Uasuwannakul Alina, Lertudomphonwanit Chatmanee, Anantasit Nattachai, Tanpowpong Pornthep, Getsuwan Songpon, Thirapattaraphan Chollasak, Treepongkaruna Suporn
Department of Pediatrics, Faculty of Medicine Ramathibodi Hospital, Mahidol University, Bangkok, Thailand.
Division of Gastroenterology, Department of Pediatrics, Faculty of Medicine Ramathibodi Hospital, Mahidol University, 270 Rama VI Road, Bangkok, 10400, Thailand.
BMC Pediatr. 2024 Jun 12;24(1):392. doi: 10.1186/s12887-024-04831-x.

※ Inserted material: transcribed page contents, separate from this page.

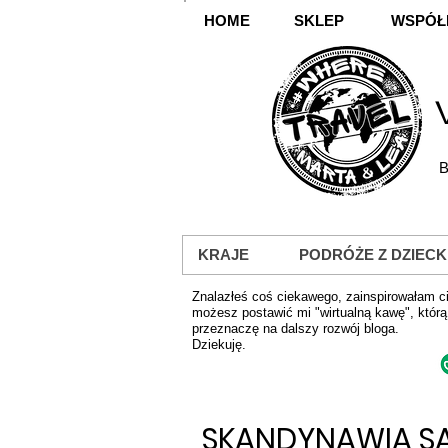
HOME
SKLEP
WSPÓŁ
B
KRAJE
PODRÓŻE Z DZIECK
Znalazłeś coś ciekawego, zainspirowałam ci
możesz postawić mi "wirtualną kawę", którą
przeznaczę na dalszy rozwój bloga.
Dziekuję.
SKANDYNAWIA SA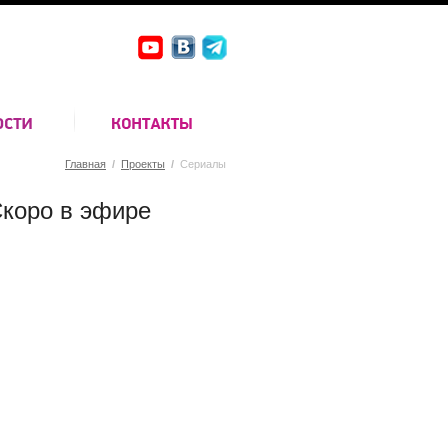
Главная
/
Проекты
/
Сериалы
коро в эфире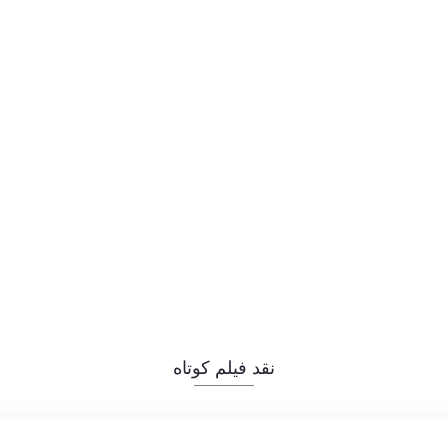
نقد فیلم کوتاه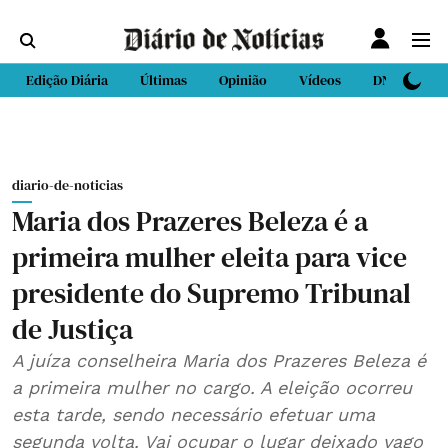
Edição Diária
Últimas
Opinião
Vídeos
DN Sport
diario-de-noticias
Maria dos Prazeres Beleza é a
primeira mulher eleita para vice
presidente do Supremo Tribunal
de Justiça
A juíza conselheira Maria dos Prazeres Beleza é
a primeira mulher no cargo. A eleição ocorreu
esta tarde, sendo necessário efetuar uma
segunda volta. Vai ocupar o lugar deixado vago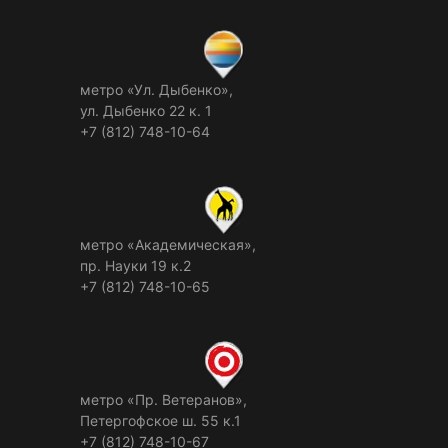
метро «Ул. Дыбенко»,
ул. Дыбенко 22 к. 1
+7 (812) 748-10-64
метро «Академическая»,
пр. Науки 19 к.2
+7 (812) 748-10-65
метро «Пр. Ветеранов»,
Петергофское ш. 55 к.1
+7 (812) 748-10-67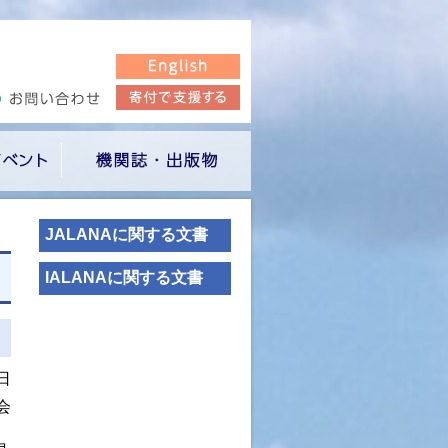
JALANAに関する文書
IALANAに関する文書
日
会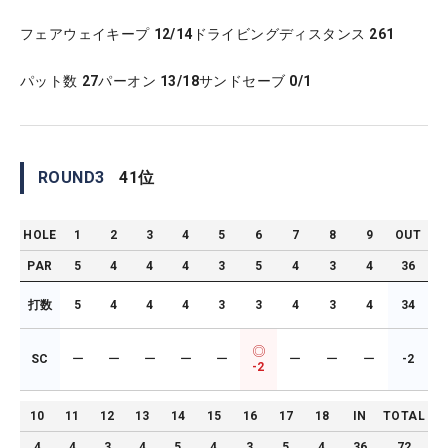
フェアウェイキープ
12/14
ドライビングディスタンス
261
パット数
27
パーオン
13/18
サンドセーブ
0/1
ROUND
3
41
位
HOLE
1
2
3
4
5
6
7
8
9
OUT
PAR
5
4
4
4
3
5
4
3
4
36
打数
5
4
4
4
3
3
4
3
4
34
SC
ー
ー
ー
ー
ー
ー
ー
ー
-2
-2
10
11
12
13
14
15
16
17
18
IN
TOTAL
4
4
3
4
5
4
3
5
4
36
72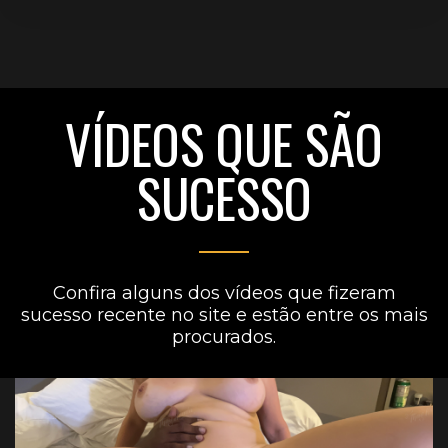
VÍDEOS QUE SÃO
SUCESSO
Confira alguns dos vídeos que fizeram
sucesso recente no site e estão entre os mais
procurados.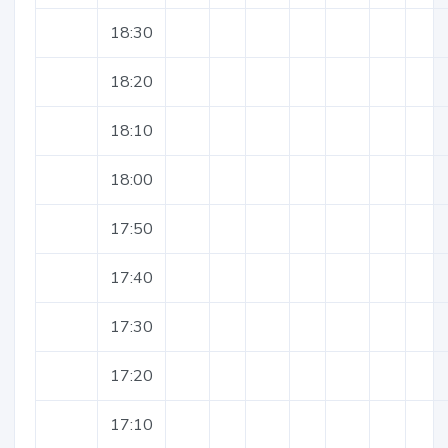
18:30
18:20
18:10
18:00
17:50
17:40
17:30
17:20
17:10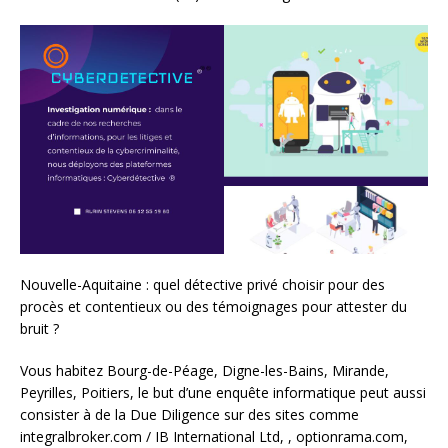
Nouvelle-Aquitaine : quel détective privé choisir pour des
procès et contentieux ou des témoignages pour attester du
bruit ?
Vous habitez Bourg-de-Péage, Digne-les-Bains, Mirande,
Peyrilles, Poitiers, le but d’une enquête informatique peut aussi
consister à de la Due Diligence sur des sites comme
integralbroker.com / IB International Ltd, , optionrama.com,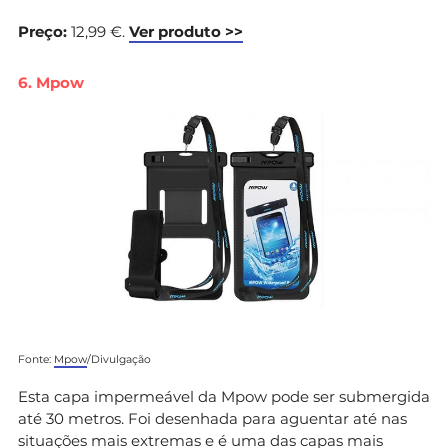
Preço:
12,99 €.
Ver produto >>
6. Mpow
Fonte:
Mpow
/Divulgação
Esta capa impermeável da Mpow pode ser submergida
até 30 metros. Foi desenhada para aguentar até nas
situações mais extremas e é uma das capas mais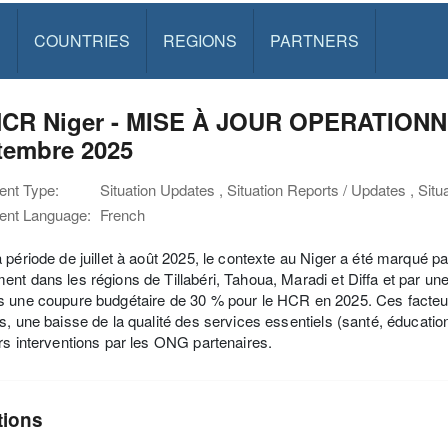
S
COUNTRIES
REGIONS
PARTNERS
CR Niger - MISE À JOUR OPERATIONNELLE
tembre 2025
nt Type:
Situation Updates , Situation Reports / Updates , Situ
nt Language:
French
 période de juillet à août 2025, le contexte au Niger a été marqué pa
nt dans les régions de Tillabéri, Tahoua, Maradi et Diffa et par un
s une coupure budgétaire de 30 % pour le HCR en 2025. Ces facteu
s, une baisse de la qualité des services essentiels (santé, éducation
rs interventions par les ONG partenaires.
tions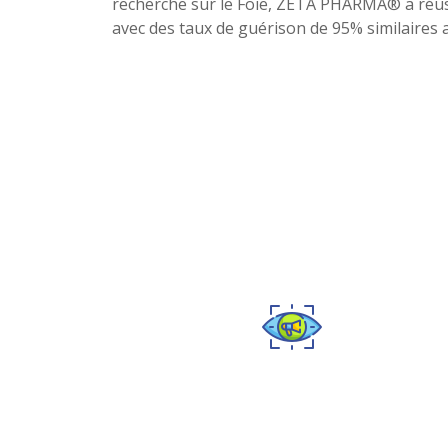
recherche sur le Foie, ZETA PHARMA® a réuss
avec des taux de guérison de 95% similaires 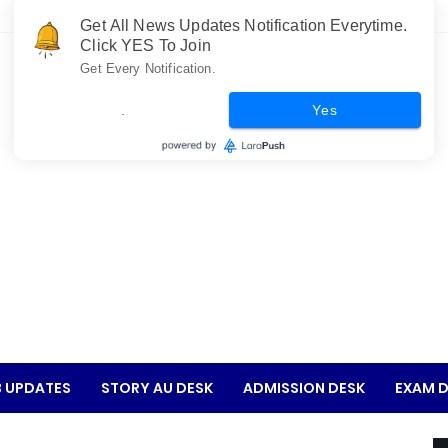
Get All News Updates Notification Everytime.
Click YES To Join
Get Every Notification.
.
Yes
 UPDATES
STORY AU DESK
ADMISSION DESK
EXAM D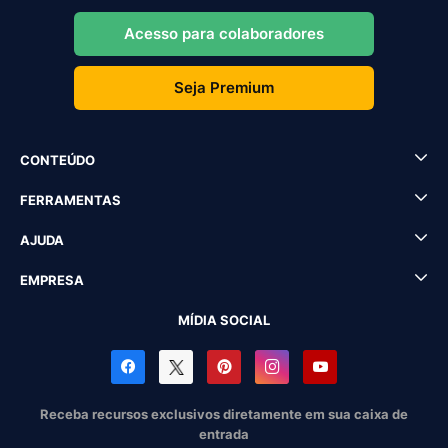
Acesso para colaboradores
Seja Premium
CONTEÚDO
FERRAMENTAS
AJUDA
EMPRESA
MÍDIA SOCIAL
Receba recursos exclusivos diretamente em sua caixa de
entrada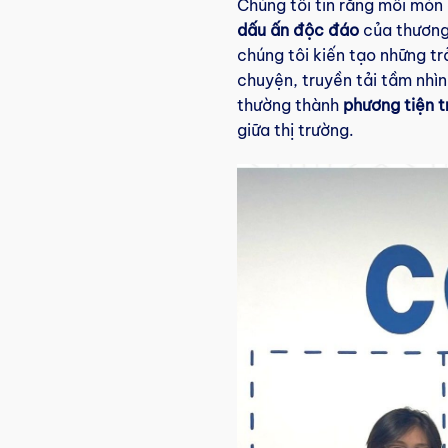
Chúng tôi tin rằng mỗi món
dấu ấn độc đáo
của thương 
chúng tôi kiến tạo những t
chuyện, truyền tải tầm nhì
thường thành
phương tiện 
giữa thị trường.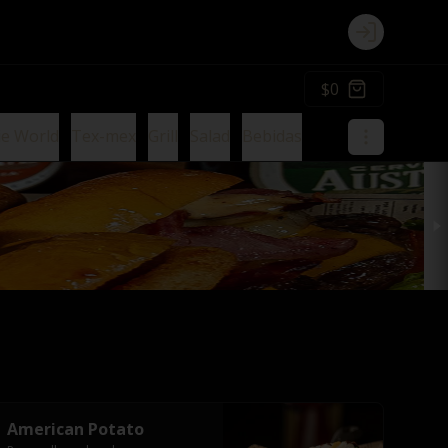
Login
$0
ie World
Tex-mex
Grill
Salad
Bebidas
American Potato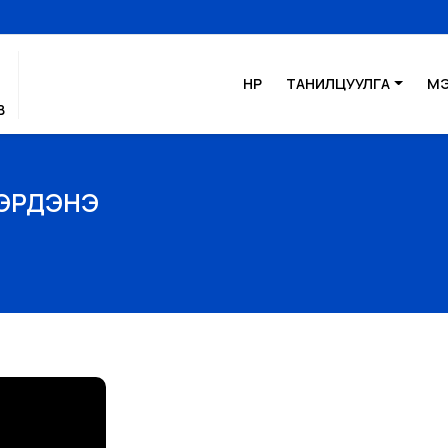
НҮҮР
ТАНИЛЦУУЛГА
М
В
-ЭРДЭНЭ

Hypoalbuminemia after liver transplantation (LT) is associated with acute kidney injury (AKI) and poor outcomes in adult LT recipients. This study was performed to examine the association between the postoperative serum albumin level and early postoperative outcomes of LT in children.
This single-center retrospective review involved pediatric LT recipients (0-18 years old) treated from January 2013 to June 2020. All patients were admitted to PICU and received standard post-LT care protocol. We divided patients into low (< 30 g/L) and normal (> 30 g/L) groups based on postoperative albumin day 1 to 3.
Among 108 LT recipients, most had biliary atresia. The median age at the time of LT was 1.8 years [interquartile range (IQR), 1.5-5.7]. There were 18 patients in low albumin group [median albumin level, 27.9 g/L (IQR, 25.8-29.6) and 90 patients in normal albumin group [median albumin level, 34.5 g/L (IQR, 32.4-36.9). The low albumin group had significantly higher incidence of AKI, occurring in 20% of patients with a median onset of 2.5 days following LT (IQR, 1-5). Postoperative hypoalbuminemia (OR, 4.94; 95% CI, 1.32-18.47; p = 0.01) and a longer operative time (OR, 1.37; 95% CI, 1.01-1.47; p = 0.02) were independent risk factors for AKI by multivariable analysis. No significant differences between the two groups were found in other early postoperative outcomes.
Postoperative hypoalbuminemia was associated with early postoperative AKI following LT in children but not with other worsening outcomes.
肝移植(LT)后低白蛋白血症与成年LT受者的急性肾损伤(AKI)及不良预后相关。本研究旨在探讨儿童LT术后血清白蛋白水平与早期术后结局之间的关联。
本单中心回顾性研究纳入了2013年1月至2020年6月期间接受治疗的儿科LT受者(0至18岁)。所有患者均入住儿科重症监护病房(PICU)并接受标准的LT术后护理方案。我们根据术后第1至3天的白蛋白水平将患者分为低白蛋白组(<30 g/L)和正常白蛋白组(>30 g/L)。
在108例LT受者中,大多数患有胆道闭锁。LT时的中位年龄为1.8岁[四分位间距(IQR),1.5至5.7]。低白蛋白组有18例患者[中位白蛋白水平,27.9 g/L(IQR,25.8至29.6)],正常白蛋白组有90例患者[中位白蛋白水平,34.5 g/L(IQR,32.4至36.9)]。低白蛋白组的AKI发生率显著更高,20%的患者发生AKI,中位发病时间为LT后2.5天(IQR,1至5)。多变量分析显示,术后低白蛋白血症(比值比,4.94;95%置信区间,1.32至18.47;p = 0.01)和较长的手术时间(比值比,1.37;95%置信区间,1.01至1.47;p = 0.02)是AKI的独立危险因素。两组在其他早期术后结局方面未发现显著差异。
儿童LT术后低白蛋白血症与术后早期AKI相关,但与其他不良结局无关。